Samsung Omnia (I8919) HD feature overview
Friday, July 10, 2009 6:40:38 PM
Samsung released Samsung Omnia HD recently, and I jumped at the chance to buy one as early as possible. Samsung Omnia HD runs Symbian s60 5th edition, just like Nokia 5800 ExpressMusic and Nokia N97. It has a gorgeous 360 by 640 pixels 3.7 inch AMOLED capacitive touch screen. It has an 8 megapixel camera and is the first phone capable of recording HD video. It has GPS, a digital compass and 16 GB's of built in memory.
Capacitive touch is not as accurate as resitive touch and doesn't work with a stylus. But because of the large screen, you won't miss resitive touch. Capacitive touch also feels snappier
Samsung replaced the default home screen with their TouchWiz widget interface, which allows you to add any of 31 pre-installed widgets to one of the three configurable home screens. Before you say wow, most of the widgets are huge disappointments. Some are pretty default home screen elements, and some are just shortcuts to web services or phone features. The music player and radio widgets are the only ones whom offer any interesting functionality. And the calendar widget does not display any information from your calendar, which makes it quite useless compared to the the s60 home screen. However, you can download new widgets from the More Widgets widget. The selection isn't that great yet, but anyone can develop and share their widgets.
The phone has a bunch of other goodies. Some applications have eye popping 3D and reflection effects. Some even make use of the built in accelerometer. When swiping left or right with your finger you'll switch to the menu or photo contacts via a 3D view. The photo contact viewer lets you assign contacts to photos from your phone, and browse through contact photos by swiping up or down with your finger, as if you were browsing through a bunch of polaroid photos.
The music player also have some nice effects. If you tilt the phone into landscape view while playing a track you'll see a cover flow-like interface with all your albums at your fingertips.
Another eye-popping feature is the MediaBrowser application. It displays your photo thumbnails in a horizontal list. Tilt your phone and the photos slide over the screen.
While I haven't compared the GPS on the phone to other phones, it's pretty good. The GPS software included on the phone is Route 66. It detects your position quite fast when in a car or outdoors. And it speaks the directions out loud while driving. It also shows information about businesses and gas stations nearby. But strangely enough I encountered several roads which weren't added to the GPS maps. There's lots of downloadable content as well, such as weather and traffic information.
The phone includes the s60 browser, based on webkit, the core of the Safari web browser. This version features an updated interface which works well with the touch screen. However, it's not as smooth or fast as Safari for iPhone, Opera Mobile or even Opera Mini, which is a shame since Opera Mini gets horribly slow after you've browsed a few pages on the web on the Omnia HD.
The phone comes with a few office tools as well. A calculator, converter, note taker, calendar, business card reader, dictionary, file manager, zip app, document viewer and PDF viewer. QuickOffice however, is a scam compared to the version you got with Sony Ericsson P1i. You have to buy a license key to create documents.
The phone excels on the camera. It's a eight megapixel camera and the first mobile camera that captures HD video. It features geotagging, facial recognition, smile shot, and blink recognition. And the panorama creator is fantastic as it snaps each part of the panorama after guiding you through the viewfinder. You can also upload your photos to Facebook, Picasa Web Albums, Flickr, Photobucket, Friendster and MySpace. I was unable to log in to Picasa however, which means I'll keep using the Picasa software to upload my photos.

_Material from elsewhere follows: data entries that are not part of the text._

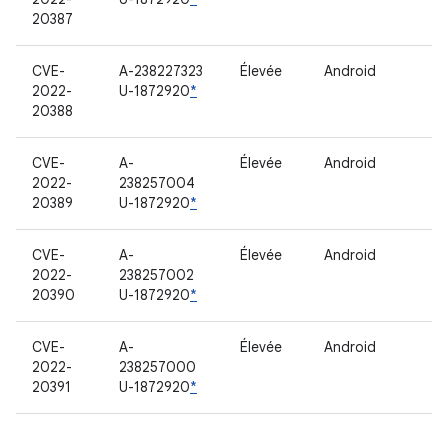
20387
CVE-
A-238227323
Élevée
Android
2022-
U-1872920
*
20388
CVE-
A-
Élevée
Android
2022-
238257004
20389
U-1872920
*
CVE-
A-
Élevée
Android
2022-
238257002
20390
U-1872920
*
CVE-
A-
Élevée
Android
2022-
238257000
20391
U-1872920
*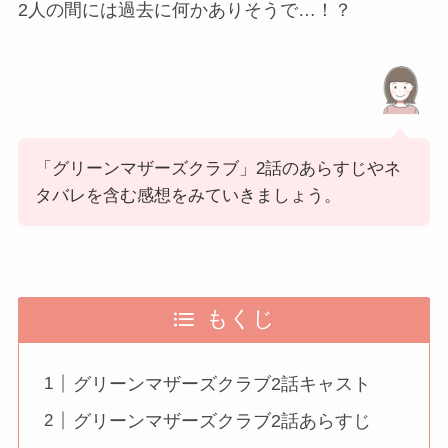
2人の間には過去に何かありそうで…！？
「グリーンマザーズクラブ」2話のあらすじやネ
タバレを含む感想をみていきましょう。
もくじ
グリーンマザーズクラブ2話キャスト
グリーンマザーズクラブ2話あらすじ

The phone also comes with some other nice software. Such as a motion sensitive version of Asphalt 4. Thanks to DNLA support, it's also a home media server. There's a easy to use podcast app, with a podcast directory as well. Omnia HD features the Smart search app as well, which allows you to search all your content on the phone and Google or Windows Live. The RoadSync exchange sync app is also available. I tried it on Google Sync without any luck however.

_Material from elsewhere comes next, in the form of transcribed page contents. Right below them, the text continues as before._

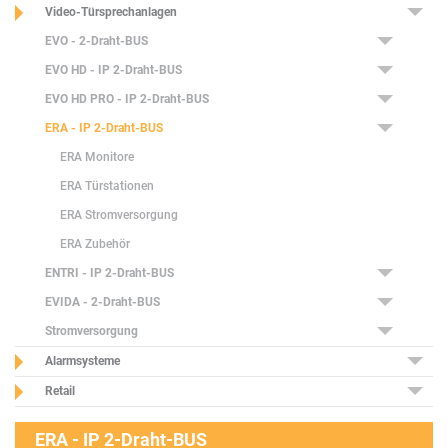
Video-Türsprechanlagen
EVO - 2-Draht-BUS
EVO HD - IP 2-Draht-BUS
EVO HD PRO - IP 2-Draht-BUS
ERA - IP 2-Draht-BUS
ERA Monitore
ERA Türstationen
ERA Stromversorgung
ERA Zubehör
ENTRI - IP 2-Draht-BUS
EVIDA - 2-Draht-BUS
Stromversorgung
Alarmsysteme
Retail
ERA - IP 2-Draht-BUS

The Bluetooth settings interface is the best I've tried on any phone. It displays a radar view with the phone in the middle, and your bluetooth devices around the radar disc. Tap the phone to toggle bluetooth, tap a device to get a menu or drag the device to your phone to connect.

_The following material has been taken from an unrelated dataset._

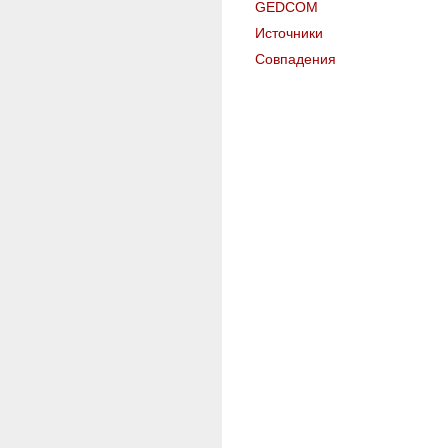
GEDCOM
Источники
Совпадения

Samsung Omnia HD is pretty slick, and you can't mention all the features at once without losing your breath. But all the time while using it you'll have the feeling it would be the perfect phone if it didn't have these minor annoyances. But it looks expensive and the interface is fantastic. It'll make your friends go wow when they see the phone and their eyes will pop when they see the multimedia applications on the phone.